Of course it is not possible or practical to keep the spirit of my headline to this article but it is surely time that we sought ways of redistributing some of this huge wealth from people who have done nothing to justify their position, so that we can move to a situation where the ownership of Britain is more widely distributed amongst its people. There is a serious inequity in a situation where a government is endeavouring to get poor people off benefit when, at the same time, according to the New Statesman, the same government is paying £9.2million of taxpayer's money annually in subsidies to the Duke of Westminster, a man who inherited his immense wealth, which is measured in billions, and who is possibly the richest man in the country.
According to Kevin Cahill, the author of a book on land ownership in Britain, "Money is being taken out of your pocket to enhance the assets of the rich, who, in their role as landowners, pay no tax. This is a massive scandal."

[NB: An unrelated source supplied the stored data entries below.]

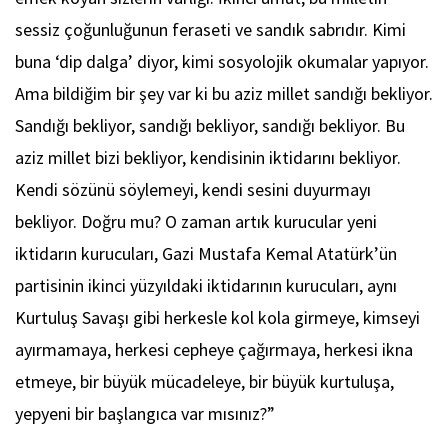
sessiz çoğunluğunun feraseti ve sandık sabrıdır. Kimi
buna ‘dip dalga’ diyor, kimi sosyolojik okumalar yapıyor.
Ama bildiğim bir şey var ki bu aziz millet sandığı bekliyor.
Sandığı bekliyor, sandığı bekliyor, sandığı bekliyor. Bu
aziz millet bizi bekliyor, kendisinin iktidarını bekliyor.
Kendi sözünü söylemeyi, kendi sesini duyurmayı
bekliyor. Doğru mu? O zaman artık kurucular yeni
iktidarın kurucuları, Gazi Mustafa Kemal Atatürk’ün
partisinin ikinci yüzyıldaki iktidarının kurucuları, aynı
Kurtuluş Savaşı gibi herkesle kol kola girmeye, kimseyi
ayırmamaya, herkesi cepheye çağırmaya, herkesi ikna
etmeye, bir büyük mücadeleye, bir büyük kurtuluşa,
yepyeni bir başlangıca var mısınız?”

Whilst it may not be possible to send the Normans home, it must be possible to devise laws, possibly in the form of inheritance tax where the tax is paid in the form of land that is subsequently sold off in small parcels, laws that will, after all these centuries, take some of this land away from the aristocracy and the undeserving and distribute it more widely. The Scots have made a start whereby owners of large areas can be forced to sell off some of their land, I look forward, more in hope than expectation, to the day when Parliament starts to introduce legislation for England.